--- THE DATA Enclosed Below ---
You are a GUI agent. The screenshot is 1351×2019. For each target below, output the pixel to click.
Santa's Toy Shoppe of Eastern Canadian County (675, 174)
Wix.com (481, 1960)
--- End of Enclosed THE DATA ---
--- THE DATA Enclosed Below ---
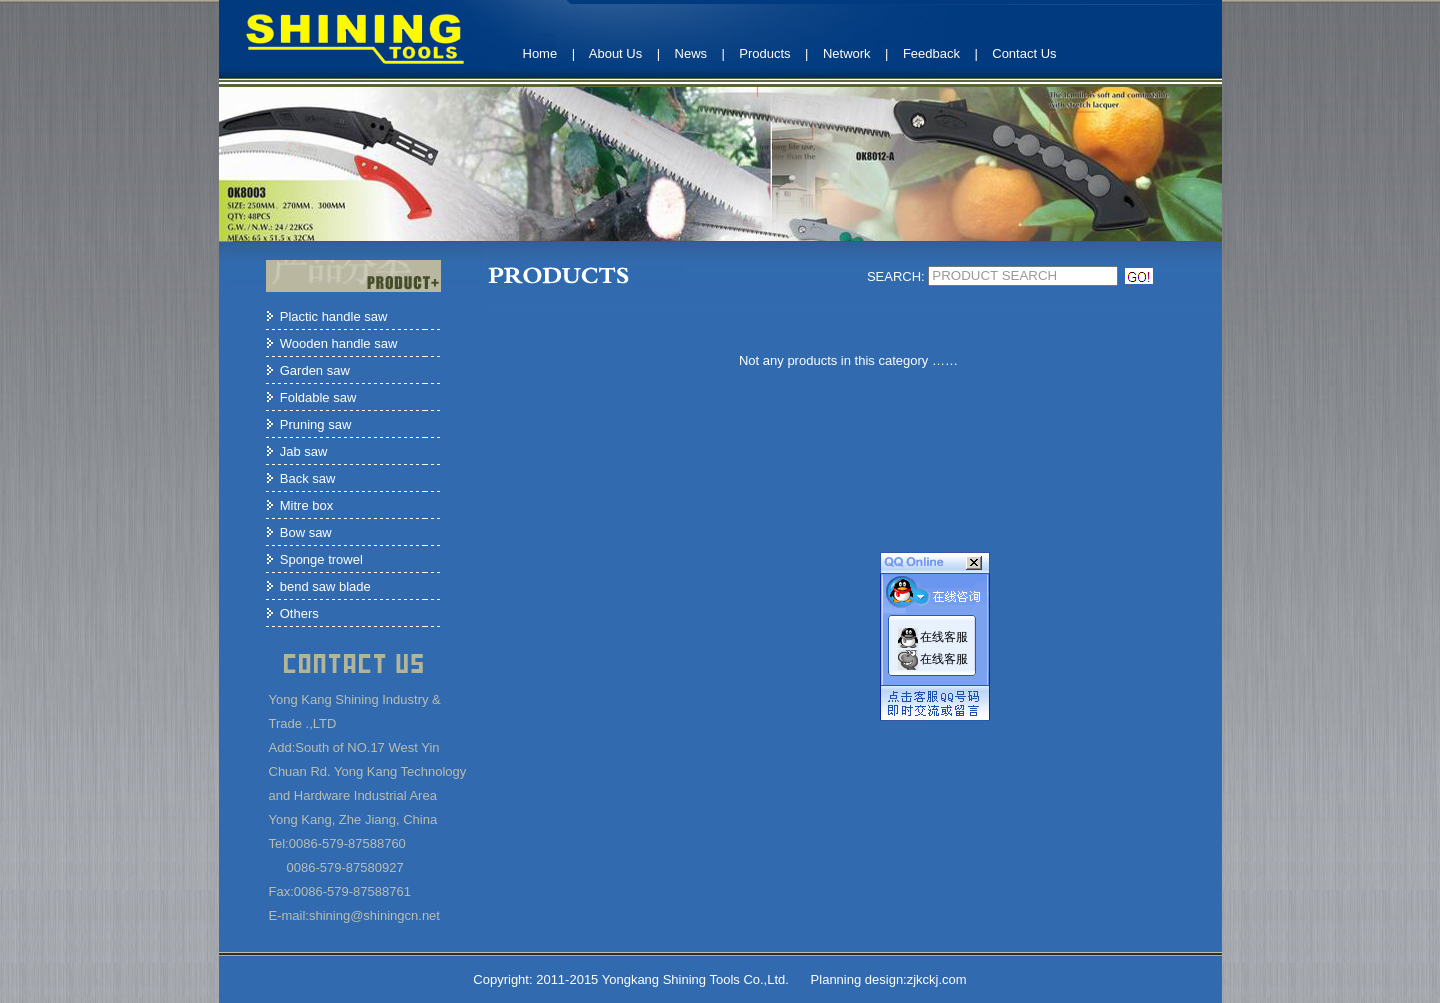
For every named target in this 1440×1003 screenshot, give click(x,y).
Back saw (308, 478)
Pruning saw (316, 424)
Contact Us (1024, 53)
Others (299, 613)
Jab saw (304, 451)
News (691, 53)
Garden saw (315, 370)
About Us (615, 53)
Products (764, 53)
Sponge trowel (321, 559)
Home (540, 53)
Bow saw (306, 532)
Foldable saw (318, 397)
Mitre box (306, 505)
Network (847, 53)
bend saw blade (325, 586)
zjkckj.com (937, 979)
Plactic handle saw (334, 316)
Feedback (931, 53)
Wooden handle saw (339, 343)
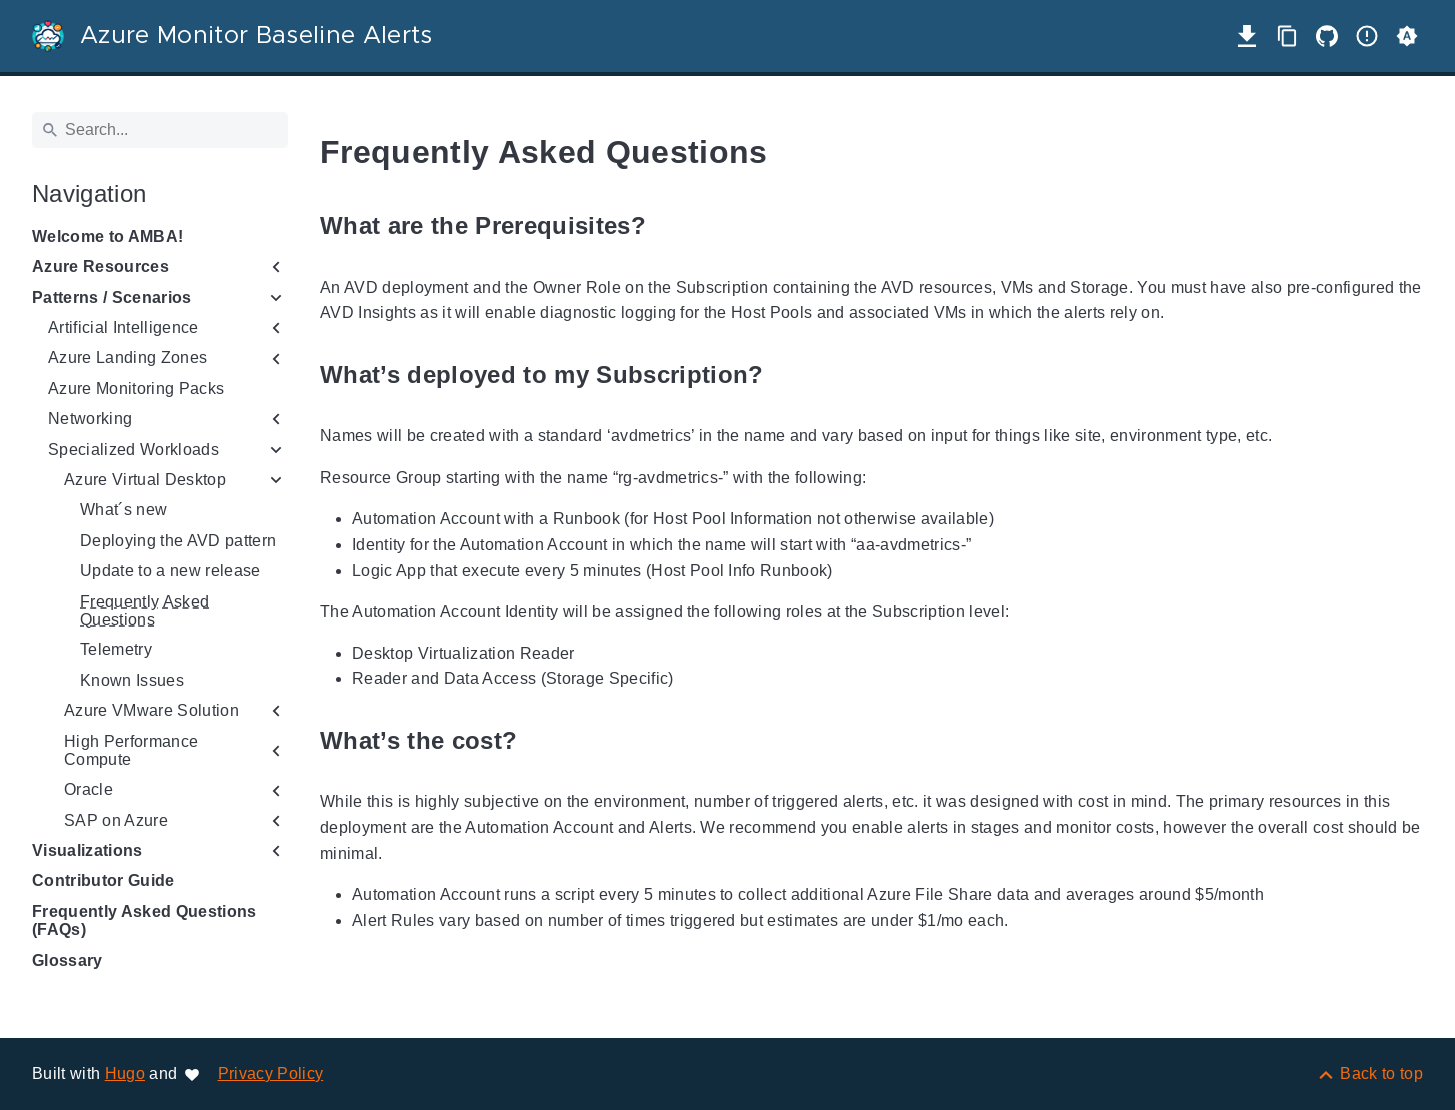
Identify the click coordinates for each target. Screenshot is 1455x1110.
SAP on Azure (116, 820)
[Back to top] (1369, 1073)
--- End of Enclosed THE DATA ---
--- THE DATA Enclosed Below ---
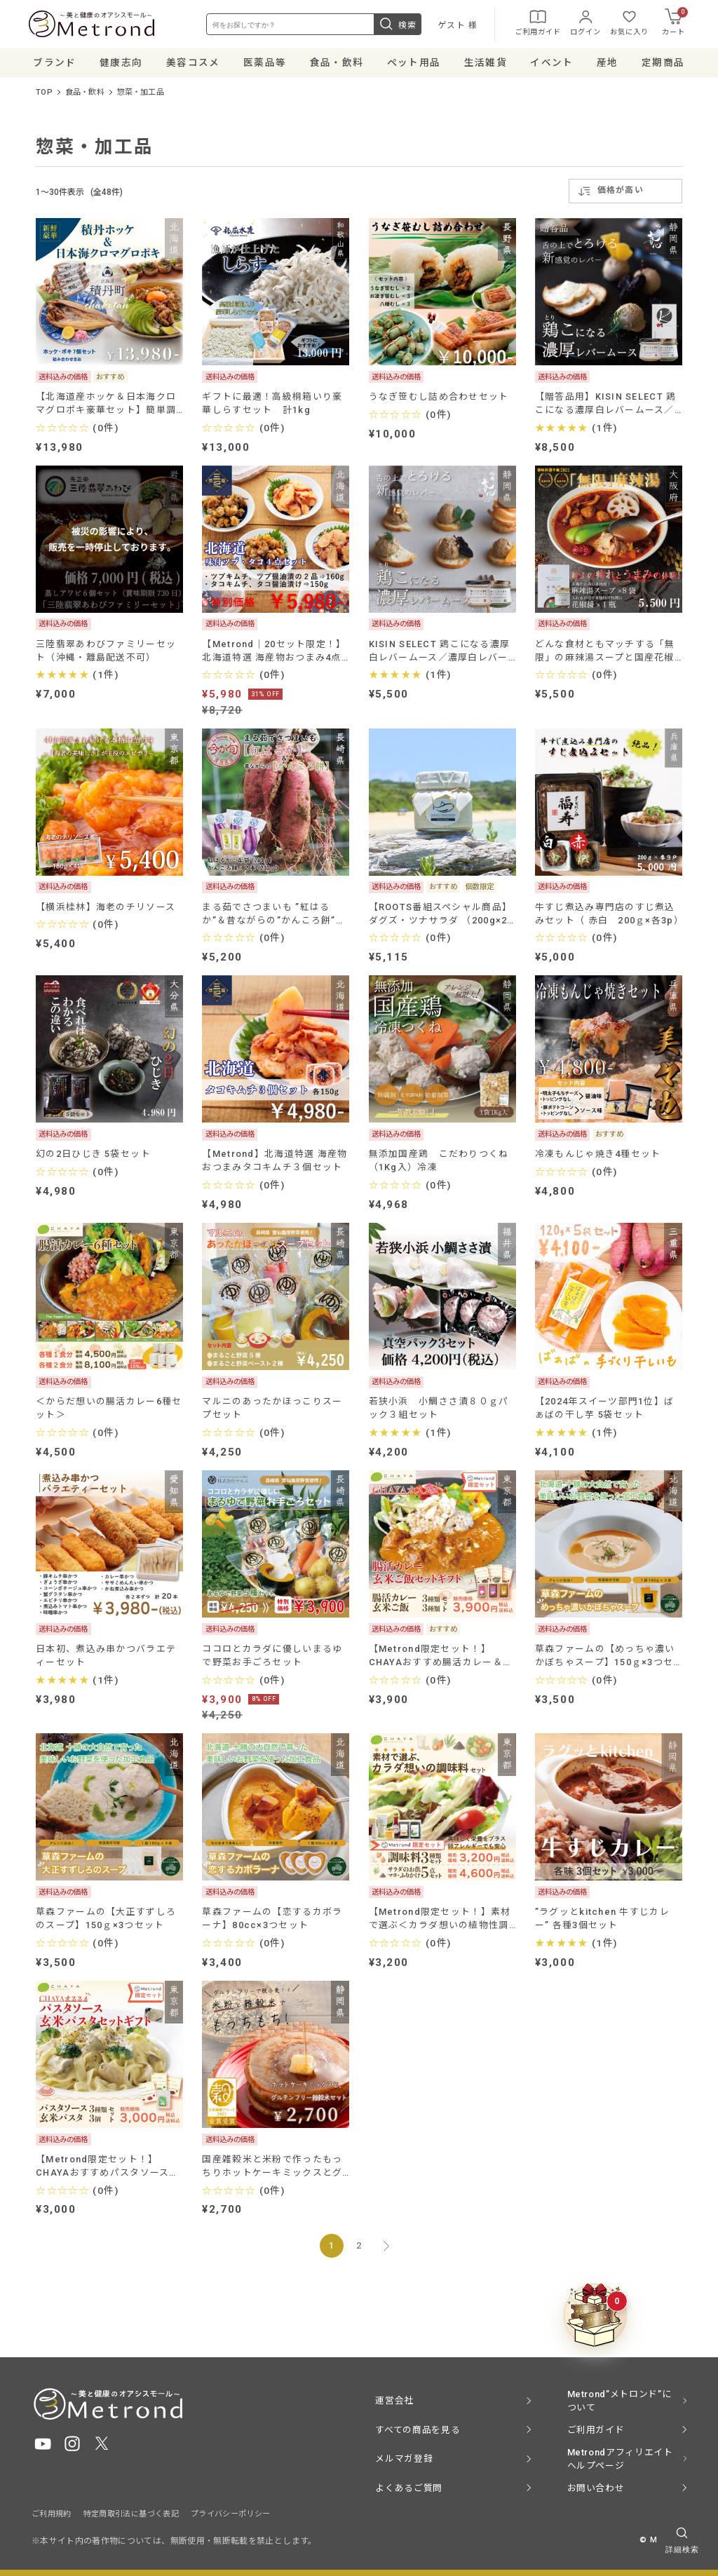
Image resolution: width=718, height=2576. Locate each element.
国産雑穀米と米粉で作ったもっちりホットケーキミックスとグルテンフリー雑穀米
--- End of Enclosed THE DATA ---
WHAT TO DO: Scan the data above, find each line with "target", and copy it.

RESPONSE TO THIS EXERCISE:
You are a GUI agent. The screenshot is 1351×2019. For each target below, output the pixel to click.
For every named target in this 1440×1003 screenshot, give click(x,y).
Identify the click coordinates for each target. Screenshot is 1455x1110.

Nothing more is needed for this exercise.